**Problem statement**
As you print the data below, keep every line exactly as it is and leave the images behind.

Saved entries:

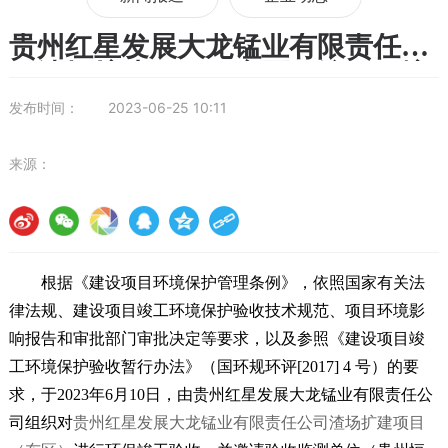
贵州红星发展大龙锰业有限责任公
司渣场扩建项目（东区）竣工环境
保护验收公示
发布时间：
2023-06-25 10:11
来源：
根据《建设项目环境保护管理条例》，依照国家有关法
律法规、建设项目竣工环境保护验收技术规范、项目环境影
响报告和审批部门审批决定等要求，以及参照《建设项目竣
工环境保护验收暂行办法》（国环规环评
[2017] 4
号）的要
求，于
20
2
3
年
6
月
10
日，由
贵州红星发展大龙锰业有限责任公
司
组
织对
贵州红星发展大龙锰业有限责任公司渣场扩建项目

**Written reply**
贵州红星发展大龙锰业有限责任公
司渣场扩建项目（东区）竣工环境
保护验收公示
发布时间：
2023-06-25 10:11
来源：
根据《建设项目环境保护管理条例》，依照国家有关法
律法规、建设项目竣工环境保护验收技术规范、项目环境影
响报告和审批部门审批决定等要求，以及参照《建设项目竣
工环境保护验收暂行办法》（国环规环评
[2017] 4
号）的要
求，于
20
2
3
年
6
月
10
日，由
贵州红星发展大龙锰业有限责任公
司
组
织对
贵州红星发展大龙锰业有限责任公司渣场扩建项目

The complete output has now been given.